Email: Tom@gymnetsports.com Web Site: www.Gymnetsports.net Face Book: Tom Burgdorf

 

Bring Us, Coachable Athletes/Students

 Help! As coaches and teachers, we accept the responsibility you have entrusted in us to teach your children. But improvement and progress can be made easier if you send us a coachable child.

The child you drop off at the gym or at the ball field is a product of your parenting. Some of the kids are eager, some show up unmotivated. Some get out of the car ready to listen and follow directions and others are ready to challenge everything the coach has to say. Some kids are positive, some negative. Thank goodness for the parents who are working at home to raise children who respect authority, are eager, happy, aggressive, and who realize the importance of learning!

 Coaches and teachers too often have to "pull" some children to learn and improve with the child giving less than 100% effort. The more successful athletes and students are driven, and respectful and know that they are a work in progress. The children who are difficult to teach are the ones who are given too much, don't have to work for rewards, and are constantly told that they are terrific. How do you learn a hard work ethic when you are given everything?
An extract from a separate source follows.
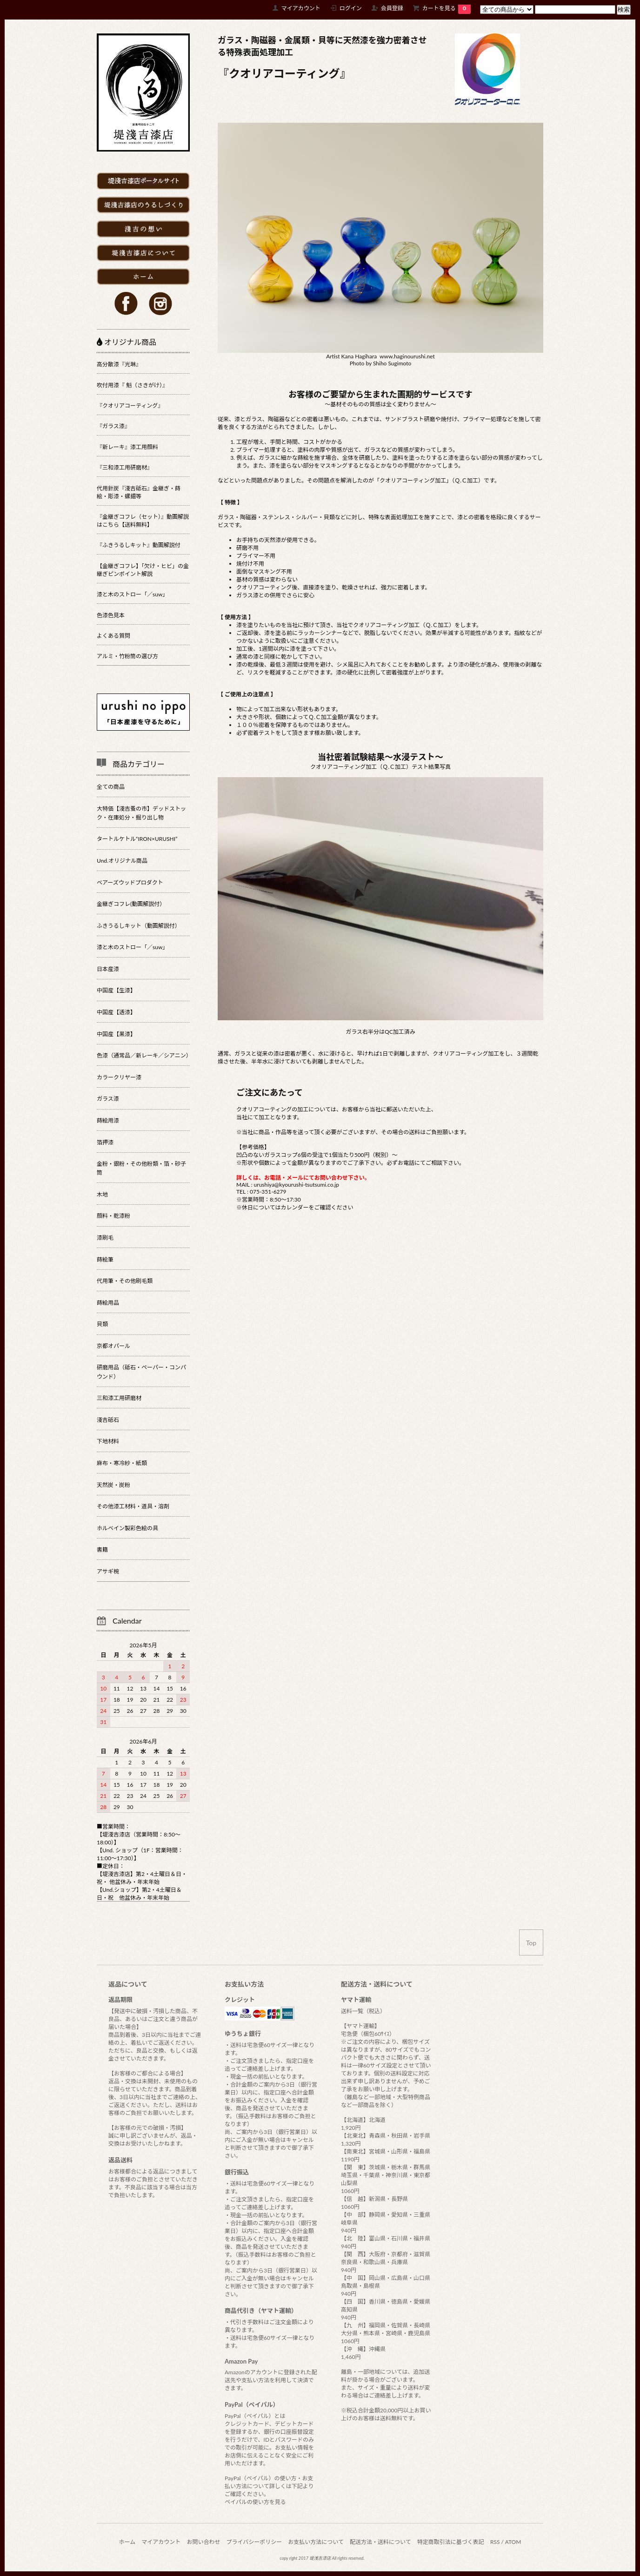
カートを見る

We, parents/coaches/teachers, are in the business of building these children. Not by doing all of the work but by providing opportunities and guidance. Eventually, they leave us. Prepared to do it on their own? Prepared to expect others to make sure they are successful? Your choice.

On every team and in every class, there are coachable kids who will make it. The others in the class need extra help, have poor attitudes, whine, are pampered, and will have trouble relying on themselves when the time comes.

 We are cheating our young people if we don't instill great traits when they are developing. Fall down, get up without looking for someone to help you. Try once, twice, and sometimes 3 times. Don't expect handouts. Life is a challenge and hard workers do better. Respect adults. Listen rather than speak so much. Understand that the adults in your life know a lot more than you do.

We are all cheating these kids if we don't have high expectations for them. Realistic high expectations tailored for each child. A "B" isn't good enough if they have the capability of an "A." A coach is "helping your athlete’ when they say "you could have performed better." Help us raise your children.

 It is time the pampered, lazy, soft, entitled, selfish kids got a wake-up call Let's do it now rather than when they are driving off to college.